Robert Rauschenberg's Hidden Relationship to Language Reading the Art World podcast
In the latest episode of Reading the Art World, host Megan Fox Kelly speaks with Francine Snyder, Director of Archives at the Robert Rauschenberg Foundation, about her new book, I Don’t Think About Being Great: Selected Writings by Robert Rauschenberg, co-published by the Robert Rauschenberg Foundation and Yale University Press.
The book reveals a side of Rauschenberg that many readers—and even scholars—have not fully encountered: his relationship to language. Although he self-identified as dyslexic, Rauschenberg produced and preserved a substantial body of writing—correspondence, artist statements, political testimony, speeches, fragments, and notes—often labeling them in his own hand “FILE RR WRITING.” These materials were kept separate from studio project files, suggesting that writing was not incidental but central to his thinking.
Francine and Kelley discuss Francine's editorial decision to preserve Rauschenberg’s misspellings, crossings-out, and grammatical idiosyncrasies rather than “correct” them—allowing the handwritten drafts to function visually, almost like collage.

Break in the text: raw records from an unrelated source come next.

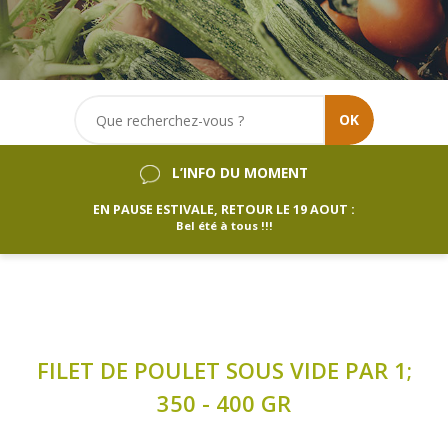
OK
L’INFO DU MOMENT
EN PAUSE ESTIVALE, RETOUR LE 19 AOUT :
Bel été à tous !!!
FILET DE POULET SOUS VIDE PAR 1;
350 - 400 GR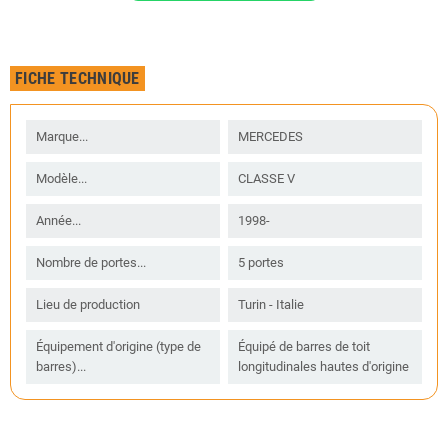
FICHE TECHNIQUE
Marque...
MERCEDES
Modèle...
CLASSE V
Année...
1998-
Nombre de portes...
5 portes
Lieu de production
Turin - Italie
Équipement d'origine (type de
Équipé de barres de toit
barres)...
longitudinales hautes d'origine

They look closely at his 1963 statement declaring, “it is extremely important that art be unjustifiable,” a phrase he arrived at by literally crossing out the word justifiable in earlier drafts.
Their conversation also traces the arc of his activism: the founding of Change, Inc.; his advocacy for artists’ resale royalties; and ROCI (Rauschenberg Overseas Culture Interchange), through which he advanced his belief that artists must support one another and foster dialogue across borders.
This episode offers a rare opportunity to hear Rauschenberg in his own voice—direct, playful, political, and deeply committed to the life of art.